Over the next 39 years Baker became known internationally as a highly acclaimed flag maker and artist, with his flag designs being displayed for the premier of China and the presidents of France, Venezuela, and the Philippines as well as for the King of Spain, among others, his biography says.
“As an artist, Baker returned again and again to variations on the Rainbow Flag motif and his artwork and flag creations have appeared in galleries and museums around the word,” the biography says.
It adds that in 2000 Baker put on his first exhibition of photographs and fine art celebrating the Rainbow Flag in Rome for the LGBT World Pride event.
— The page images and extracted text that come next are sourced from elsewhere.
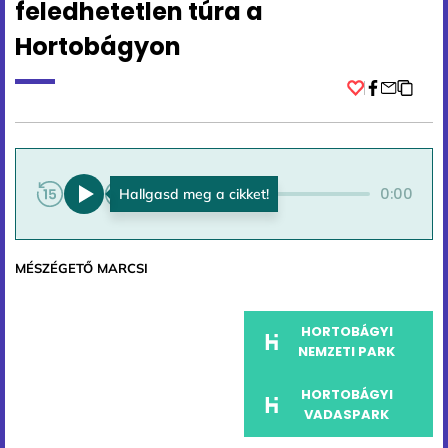
feledhetetlen túra a
Hortobágyon
Facebook
0:00
0:00
MÉSZÉGETŐ MARCSI
HORTOBÁGYI
NEMZETI PARK
HORTOBÁGYI
VADASPARK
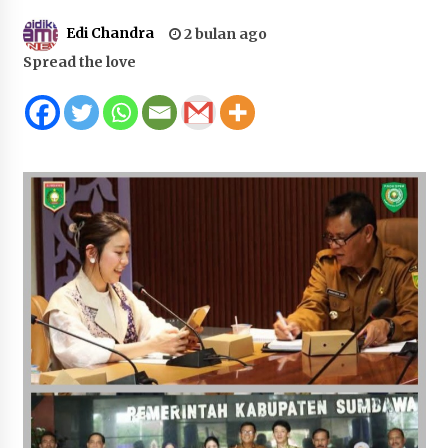
Juanda, Edukasi Masyarakat dalam Mengurus
Edi Chandra
2 bulan ago
Administrasi Kendaraan Berupa SIM
Spread the love
4 minggu ago
HUT ke-46 Dekranas di Makassar, di Hadapan
Ny. Selvi Gibran Ketua Dekranasda Sumbawa
Promosikan Tenun Kre Alang
1 bulan ago
Bupati H. Jarot : Demi Keberlanjutan Pelayanan,
Perumdam Batulanteh Akan Lakukan
Penyesuaian Tarif Air Minum
1 bulan ago
Prestasi Nasional, Polwan Polres Sumbawa
Bripda Vanesa Aprilia Renyaan, Sabet Juara II
Taekwondo Kapolri Cup ke-7
1 bulan ago
Sekretaris Bapperida, Dwi Rahayu, ST,. MM,.
Pimpin Rakor Aksi Konvergensi Percepatan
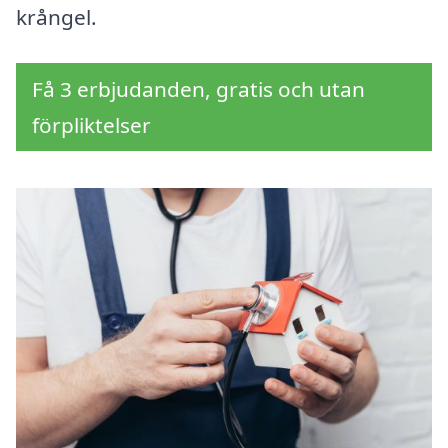
krångel.
Få 3 erbjudanden, gratis och utan
förpliktelser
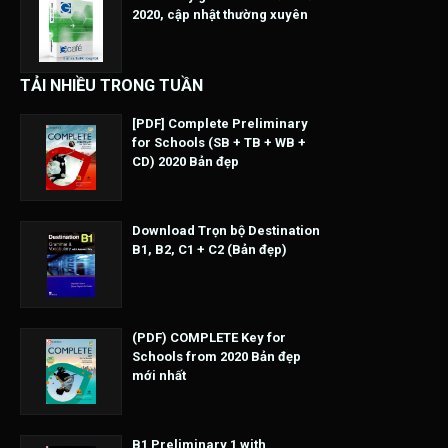
2020, cập nhật thường xuyên
TẢI NHIỀU TRONG TUẦN
[PDF] Complete Preliminary
for Schools (SB + TB + WB +
CD) 2020 Bản đẹp
Download Trọn bộ Destination
B1, B2, C1 + C2 (Bản đẹp)
(PDF) COMPLETE Key for
Schools from 2020 Bản đẹp
mới nhất
B1 Preliminary 1 with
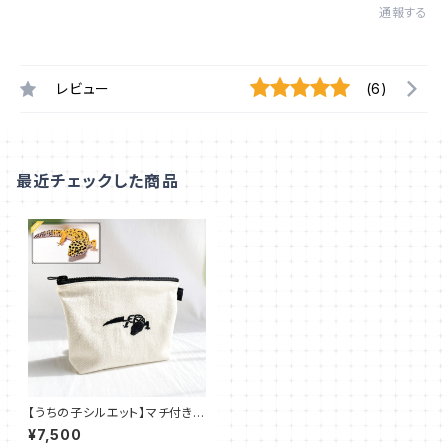
通報する
レビュー
(6)
最近チェックした商品
【うちの子シルエット】マチ付きポ
ーチ ファスナーポーチ 化粧ポ
¥7,500
ーチ 大きめ プレゼント【刺繍】U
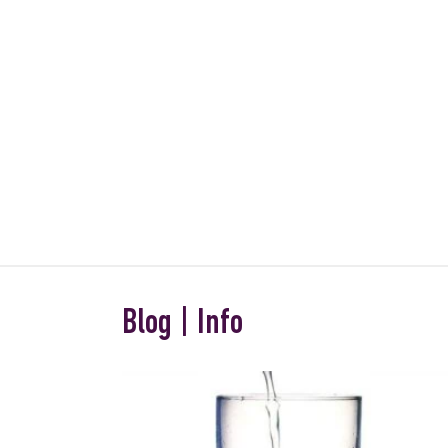
Blog | Info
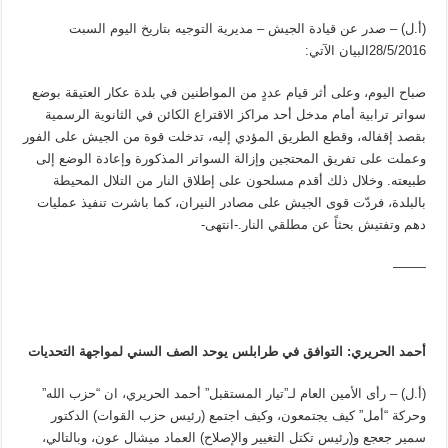
(أ.ل) – صدر عن قيادة الجيش – مديرية التوجيه بتاريخ اليوم السبت
28/5/2016البيان الآتي:
صباح اليوم، وعلى أثر قيام عددٍ من المواطنين في بلدة عكار العتيقة بوضع
سواتر ترابية أمام مدخل أحد مراكز الاقتراع الكائن في الثانوية الرسمية
بقصد إقفاله، وقطع الطريق المؤدي إليه، تدخلت قوة من الجيش على الفور
وعملت على تفريق المحتجين وإزالة السواتر المذكورة وإعادة الوضع إلى
طبيعته. وخلال ذلك أقدم مسلحون على إطلاق النار من التلال المحيطة
بالبلدة، فردّت قوى الجيش على مصادر النيران، كما باشرت تنفيذ عمليات
دهم وتفتيش بحثاً عن مطلقي النار.-انتهى-
——–
أحمد الحريري: التوافق في طرابلس يوحد الصف السني لمواجهة التحديات
(أ.ل) – رأى الأمين العام لـ”تيار المستقبل” أحمد الحريري، ان “حزب الله”
وحركة “أمل” كيف يجتمعون، وكيف اجتمع (رئيس حزب القوات) الدكتور
سمير جعجع و(رئيس تكتل التغيير والإصلاح) العماد ميشال عون، وبالتالي،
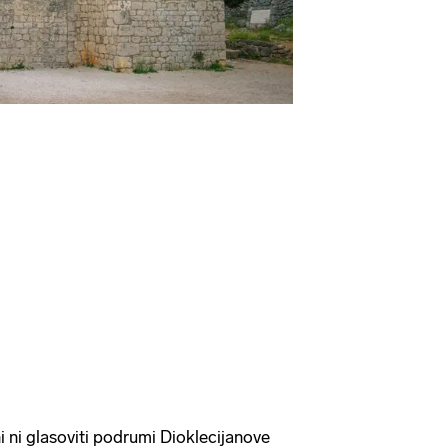
i ni glasoviti podrumi Dioklecijanove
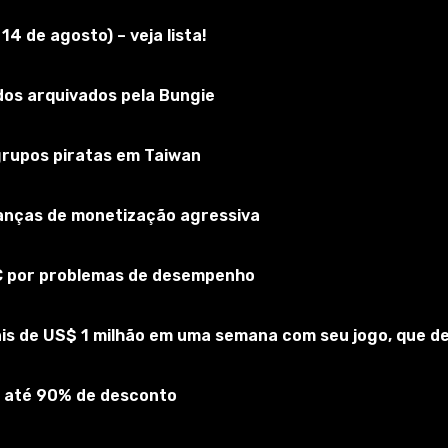
4 de agosto) – veja lista!
A 5
os arquivados pela Bungie
Inscreva-se no jogo
 grupos piratas em Taiwan
rianças de monetização agressiva
PC por problemas de desempenho
is de US$ 1 milhão em uma semana com seu jogo, que 
 até 90% de desconto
He opened an exhibit in New York City in 2002 showcasing 180 items he created and put on an expanded version of that exhibit in San Francisco in 2003.
The biography says that while living in San Francisco in the 1970s Baker became friends with San Francisco Supervisor and gay rights icon Harvey Milk and made flags for special events, including gay rights marches, at Milk’s request.
“Just days ago, Baker had completed his latest Rainbow Flag, a nine-color flag for which he added the color lavender for diversity,” said his friend Jay Blotcher. “He had hand-sewn 39 of these flags to commemorate the 39th anniversary of the creation of the Rainbow Flag, with plans for them to be displayed in San Francisco in June, Blotcher said.
Baker is survived by his mother, Patricia Baker of San Antonio, Texas; and his sister, Ardonna Baker Cook of Cypress, Texas.